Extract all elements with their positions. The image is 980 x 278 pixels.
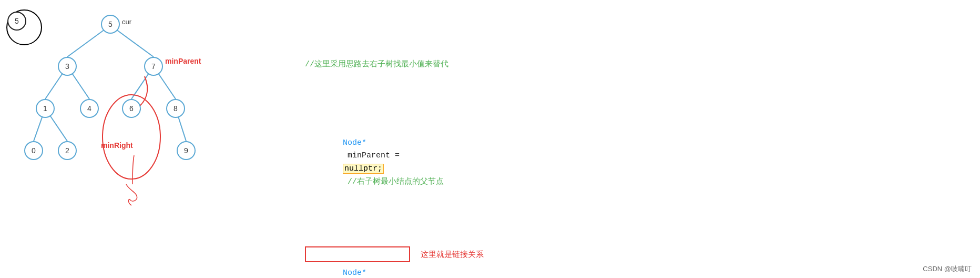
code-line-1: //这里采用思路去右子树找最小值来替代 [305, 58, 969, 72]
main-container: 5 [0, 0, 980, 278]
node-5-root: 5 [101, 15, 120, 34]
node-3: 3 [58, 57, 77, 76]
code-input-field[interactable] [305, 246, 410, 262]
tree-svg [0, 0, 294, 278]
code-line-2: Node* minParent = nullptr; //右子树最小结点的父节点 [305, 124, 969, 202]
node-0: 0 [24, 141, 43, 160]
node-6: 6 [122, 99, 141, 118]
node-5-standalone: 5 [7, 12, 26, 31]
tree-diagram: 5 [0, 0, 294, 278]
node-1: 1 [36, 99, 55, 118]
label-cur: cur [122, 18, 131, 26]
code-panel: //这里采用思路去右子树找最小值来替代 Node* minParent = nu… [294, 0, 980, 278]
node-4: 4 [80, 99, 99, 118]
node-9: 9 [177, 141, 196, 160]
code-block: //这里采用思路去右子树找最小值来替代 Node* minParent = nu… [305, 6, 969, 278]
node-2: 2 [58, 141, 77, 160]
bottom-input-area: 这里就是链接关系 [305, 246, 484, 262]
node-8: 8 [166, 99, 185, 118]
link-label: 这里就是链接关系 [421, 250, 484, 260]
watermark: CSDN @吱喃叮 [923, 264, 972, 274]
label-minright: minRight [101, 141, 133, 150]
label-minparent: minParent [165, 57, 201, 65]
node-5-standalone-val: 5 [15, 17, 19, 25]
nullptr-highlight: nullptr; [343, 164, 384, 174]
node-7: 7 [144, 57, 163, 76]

□ □ □

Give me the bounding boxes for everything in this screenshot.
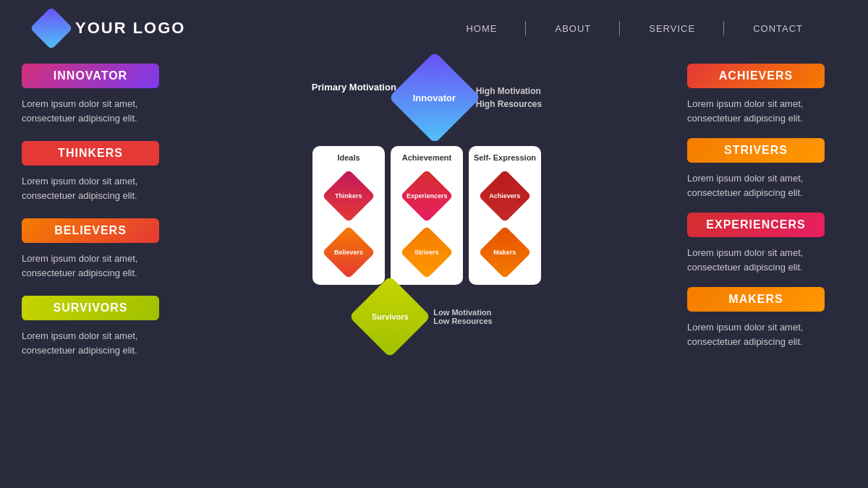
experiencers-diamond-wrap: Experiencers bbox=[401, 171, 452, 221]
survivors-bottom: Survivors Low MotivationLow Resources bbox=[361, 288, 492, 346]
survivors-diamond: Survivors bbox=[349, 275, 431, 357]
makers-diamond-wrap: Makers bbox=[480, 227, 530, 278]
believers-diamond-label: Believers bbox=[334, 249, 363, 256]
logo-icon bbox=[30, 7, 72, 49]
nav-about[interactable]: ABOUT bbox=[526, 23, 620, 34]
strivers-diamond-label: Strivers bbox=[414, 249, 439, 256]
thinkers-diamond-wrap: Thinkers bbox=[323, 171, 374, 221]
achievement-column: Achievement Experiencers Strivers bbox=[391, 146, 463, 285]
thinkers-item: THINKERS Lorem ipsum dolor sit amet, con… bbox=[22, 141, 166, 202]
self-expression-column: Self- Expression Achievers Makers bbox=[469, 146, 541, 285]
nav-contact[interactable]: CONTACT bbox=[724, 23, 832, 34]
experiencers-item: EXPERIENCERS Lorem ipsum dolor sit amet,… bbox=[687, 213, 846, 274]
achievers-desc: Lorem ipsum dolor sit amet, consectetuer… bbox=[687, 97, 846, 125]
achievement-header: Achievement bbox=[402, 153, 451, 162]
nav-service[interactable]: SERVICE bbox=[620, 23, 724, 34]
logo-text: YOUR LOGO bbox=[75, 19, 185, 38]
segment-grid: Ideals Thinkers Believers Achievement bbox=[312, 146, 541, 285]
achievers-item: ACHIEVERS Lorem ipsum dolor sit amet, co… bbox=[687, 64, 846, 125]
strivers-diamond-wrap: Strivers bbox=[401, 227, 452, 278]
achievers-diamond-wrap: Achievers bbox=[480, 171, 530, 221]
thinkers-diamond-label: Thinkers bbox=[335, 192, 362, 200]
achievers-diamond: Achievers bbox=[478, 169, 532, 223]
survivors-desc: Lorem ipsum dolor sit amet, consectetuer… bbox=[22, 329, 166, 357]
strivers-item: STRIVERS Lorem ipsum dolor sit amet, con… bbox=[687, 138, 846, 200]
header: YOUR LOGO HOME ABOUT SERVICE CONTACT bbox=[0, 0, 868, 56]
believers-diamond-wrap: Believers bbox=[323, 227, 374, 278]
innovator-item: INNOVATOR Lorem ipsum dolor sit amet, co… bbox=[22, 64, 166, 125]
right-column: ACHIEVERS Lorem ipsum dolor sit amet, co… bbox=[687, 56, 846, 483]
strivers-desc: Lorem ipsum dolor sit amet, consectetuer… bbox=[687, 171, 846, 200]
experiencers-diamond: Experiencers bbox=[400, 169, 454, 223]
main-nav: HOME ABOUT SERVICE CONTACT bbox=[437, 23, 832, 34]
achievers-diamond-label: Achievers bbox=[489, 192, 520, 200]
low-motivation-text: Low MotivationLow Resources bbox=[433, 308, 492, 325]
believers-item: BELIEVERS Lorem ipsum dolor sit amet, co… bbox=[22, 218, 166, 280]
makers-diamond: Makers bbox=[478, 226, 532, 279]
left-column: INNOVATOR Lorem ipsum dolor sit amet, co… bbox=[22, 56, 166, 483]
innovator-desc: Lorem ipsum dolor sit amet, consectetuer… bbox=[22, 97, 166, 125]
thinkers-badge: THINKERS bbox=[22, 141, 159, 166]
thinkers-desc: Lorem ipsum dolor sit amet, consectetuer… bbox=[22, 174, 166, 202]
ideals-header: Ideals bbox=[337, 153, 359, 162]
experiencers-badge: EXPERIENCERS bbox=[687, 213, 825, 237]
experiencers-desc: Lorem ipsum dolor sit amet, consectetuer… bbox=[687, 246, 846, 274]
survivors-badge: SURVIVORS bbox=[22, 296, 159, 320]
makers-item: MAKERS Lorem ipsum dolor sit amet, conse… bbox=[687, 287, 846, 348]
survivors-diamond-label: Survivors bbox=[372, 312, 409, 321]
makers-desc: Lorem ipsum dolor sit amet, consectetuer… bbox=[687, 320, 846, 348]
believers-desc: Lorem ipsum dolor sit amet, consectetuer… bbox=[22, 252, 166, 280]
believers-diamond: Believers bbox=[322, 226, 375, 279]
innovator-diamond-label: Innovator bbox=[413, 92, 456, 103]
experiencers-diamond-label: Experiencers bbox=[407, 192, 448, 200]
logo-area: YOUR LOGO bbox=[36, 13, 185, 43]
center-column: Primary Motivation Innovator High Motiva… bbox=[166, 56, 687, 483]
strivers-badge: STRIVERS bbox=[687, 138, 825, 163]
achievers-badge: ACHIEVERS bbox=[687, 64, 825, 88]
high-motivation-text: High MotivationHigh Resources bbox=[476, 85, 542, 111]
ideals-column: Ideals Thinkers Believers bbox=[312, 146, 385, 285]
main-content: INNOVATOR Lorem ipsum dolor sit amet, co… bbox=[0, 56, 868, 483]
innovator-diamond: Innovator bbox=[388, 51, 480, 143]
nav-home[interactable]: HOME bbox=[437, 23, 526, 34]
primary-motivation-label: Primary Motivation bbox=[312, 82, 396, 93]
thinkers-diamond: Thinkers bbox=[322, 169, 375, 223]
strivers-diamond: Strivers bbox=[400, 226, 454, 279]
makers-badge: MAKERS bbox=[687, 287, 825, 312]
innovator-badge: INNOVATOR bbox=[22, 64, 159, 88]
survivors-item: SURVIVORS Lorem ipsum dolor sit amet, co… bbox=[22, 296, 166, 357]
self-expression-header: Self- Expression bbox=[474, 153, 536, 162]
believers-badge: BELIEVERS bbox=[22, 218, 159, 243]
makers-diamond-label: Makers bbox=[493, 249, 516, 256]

□ □ □

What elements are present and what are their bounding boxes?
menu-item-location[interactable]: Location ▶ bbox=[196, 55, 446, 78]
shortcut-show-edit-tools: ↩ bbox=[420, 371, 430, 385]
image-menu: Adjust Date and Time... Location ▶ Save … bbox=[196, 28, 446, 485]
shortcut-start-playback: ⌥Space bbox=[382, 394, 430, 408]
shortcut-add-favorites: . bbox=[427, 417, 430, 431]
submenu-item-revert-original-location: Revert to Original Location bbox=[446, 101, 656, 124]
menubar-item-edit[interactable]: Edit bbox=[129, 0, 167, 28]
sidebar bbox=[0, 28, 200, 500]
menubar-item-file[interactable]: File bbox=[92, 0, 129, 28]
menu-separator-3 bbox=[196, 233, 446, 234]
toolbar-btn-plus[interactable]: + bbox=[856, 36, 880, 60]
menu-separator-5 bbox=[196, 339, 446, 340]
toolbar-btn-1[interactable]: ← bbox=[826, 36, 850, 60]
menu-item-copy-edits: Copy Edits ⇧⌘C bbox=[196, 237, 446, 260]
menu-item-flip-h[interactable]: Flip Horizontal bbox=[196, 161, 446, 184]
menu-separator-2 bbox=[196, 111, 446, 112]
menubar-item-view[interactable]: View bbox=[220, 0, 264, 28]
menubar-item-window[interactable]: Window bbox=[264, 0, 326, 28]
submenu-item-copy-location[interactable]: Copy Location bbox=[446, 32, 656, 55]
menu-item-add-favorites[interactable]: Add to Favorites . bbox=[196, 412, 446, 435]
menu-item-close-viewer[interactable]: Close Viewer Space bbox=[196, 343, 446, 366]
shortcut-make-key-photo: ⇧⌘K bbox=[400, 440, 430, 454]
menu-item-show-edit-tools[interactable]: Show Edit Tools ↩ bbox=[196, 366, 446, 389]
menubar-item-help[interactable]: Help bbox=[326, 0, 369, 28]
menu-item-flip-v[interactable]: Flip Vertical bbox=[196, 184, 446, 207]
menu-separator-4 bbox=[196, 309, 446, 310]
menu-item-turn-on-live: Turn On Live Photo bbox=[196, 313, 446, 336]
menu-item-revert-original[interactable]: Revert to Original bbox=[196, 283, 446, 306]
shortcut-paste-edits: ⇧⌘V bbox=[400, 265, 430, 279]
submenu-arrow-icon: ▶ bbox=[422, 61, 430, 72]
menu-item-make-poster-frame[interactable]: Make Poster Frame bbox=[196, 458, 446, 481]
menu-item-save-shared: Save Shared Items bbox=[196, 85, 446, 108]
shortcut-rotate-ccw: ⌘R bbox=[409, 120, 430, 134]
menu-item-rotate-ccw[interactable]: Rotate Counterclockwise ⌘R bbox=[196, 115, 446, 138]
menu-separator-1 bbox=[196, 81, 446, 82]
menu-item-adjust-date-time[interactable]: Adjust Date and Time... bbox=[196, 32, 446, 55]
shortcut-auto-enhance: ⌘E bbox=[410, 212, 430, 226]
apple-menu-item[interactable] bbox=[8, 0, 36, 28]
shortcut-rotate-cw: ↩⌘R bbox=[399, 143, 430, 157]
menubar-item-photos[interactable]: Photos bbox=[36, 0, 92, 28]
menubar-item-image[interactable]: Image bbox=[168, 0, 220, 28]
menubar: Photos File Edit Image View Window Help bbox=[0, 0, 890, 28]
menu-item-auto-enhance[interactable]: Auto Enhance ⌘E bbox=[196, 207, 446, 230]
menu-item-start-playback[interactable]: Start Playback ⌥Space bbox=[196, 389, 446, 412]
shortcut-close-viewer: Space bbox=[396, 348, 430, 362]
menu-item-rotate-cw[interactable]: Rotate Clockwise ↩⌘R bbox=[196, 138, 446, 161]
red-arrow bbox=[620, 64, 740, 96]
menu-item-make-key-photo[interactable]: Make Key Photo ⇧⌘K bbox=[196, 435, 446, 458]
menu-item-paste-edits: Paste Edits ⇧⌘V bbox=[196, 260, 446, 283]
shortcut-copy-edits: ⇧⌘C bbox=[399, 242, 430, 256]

□ □ □

## TO DO
Your answer should consist of the lines from the material that contain "wrap".

## WORKED SOLUTION
experiencers-diamond-wrap: Experiencers bbox=[401, 171, 452, 221]
makers-diamond-wrap: Makers bbox=[480, 227, 530, 278]
thinkers-diamond-wrap: Thinkers bbox=[323, 171, 374, 221]
strivers-diamond-wrap: Strivers bbox=[401, 227, 452, 278]
achievers-diamond-wrap: Achievers bbox=[480, 171, 530, 221]
believers-diamond-wrap: Believers bbox=[323, 227, 374, 278]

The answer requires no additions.